» YOUR INSTRUCTIONS: Transcribe each line of the records below exactly, excluding any embedded images.

Page-level text extractions:
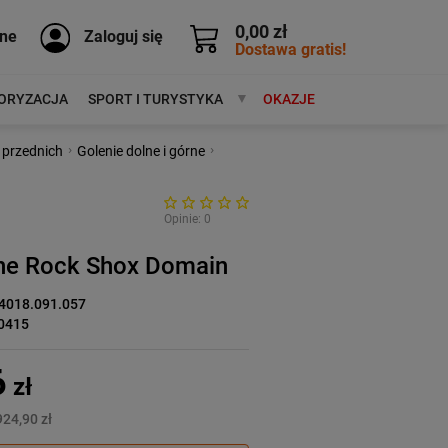
0,00 zł
ne
Zaloguj się
Dostawa gratis!
ORYZACJA
SPORT I TURYSTYKA
MARKI
OKAZJE
›
›
 przednich
Golenie dolne i górne
Opinie: 0
lne Rock Shox Domain
4018.091.057
0415
6
zł
924,90 zł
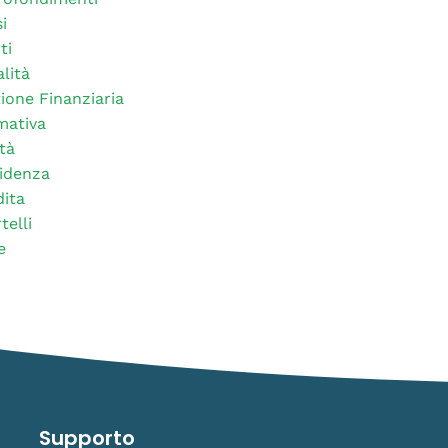
i
ti
alità
ione Finanziaria
mativa
tà
idenza
ita
telli
e
Supporto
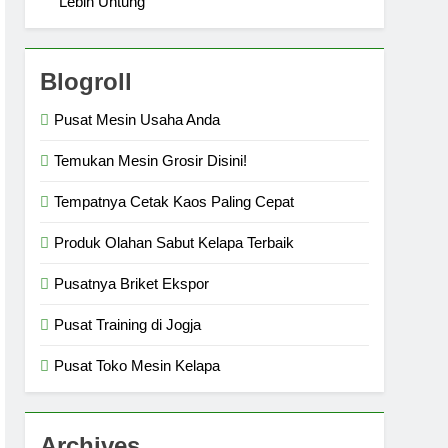
Lebih Untung
Blogroll
Pusat Mesin Usaha Anda
Temukan Mesin Grosir Disini!
Tempatnya Cetak Kaos Paling Cepat
Produk Olahan Sabut Kelapa Terbaik
Pusatnya Briket Ekspor
Pusat Training di Jogja
Pusat Toko Mesin Kelapa
Archives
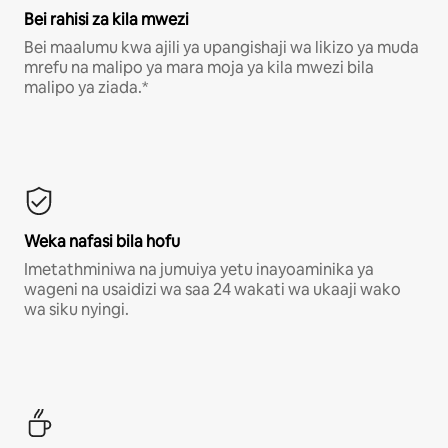
Bei rahisi za kila mwezi
Bei maalumu kwa ajili ya upangishaji wa likizo ya muda
mrefu na malipo ya mara moja ya kila mwezi bila
malipo ya ziada.*
Weka nafasi bila hofu
Imetathminiwa na jumuiya yetu inayoaminika ya
wageni na usaidizi wa saa 24 wakati wa ukaaji wako
wa siku nyingi.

» ANSWER BOX:
0,00 zł
ne
Zaloguj się
Dostawa gratis!
ORYZACJA
SPORT I TURYSTYKA
MARKI
OKAZJE
›
›
 przednich
Golenie dolne i górne
Opinie: 0
lne Rock Shox Domain
4018.091.057
0415
6
zł
924,90 zł
i
ti
alità
ione Finanziaria
mativa
tà
idenza
ita
telli
e
Supporto
Lebih Untung
Blogroll
Pusat Mesin Usaha Anda
Temukan Mesin Grosir Disini!
Tempatnya Cetak Kaos Paling Cepat
Produk Olahan Sabut Kelapa Terbaik
Pusatnya Briket Ekspor
Pusat Training di Jogja
Pusat Toko Mesin Kelapa
Archives
Bei rahisi za kila mwezi
Bei maalumu kwa ajili ya upangishaji wa likizo ya muda
mrefu na malipo ya mara moja ya kila mwezi bila
malipo ya ziada.*
Weka nafasi bila hofu
Imetathminiwa na jumuiya yetu inayoaminika ya
wageni na usaidizi wa saa 24 wakati wa ukaaji wako
wa siku nyingi.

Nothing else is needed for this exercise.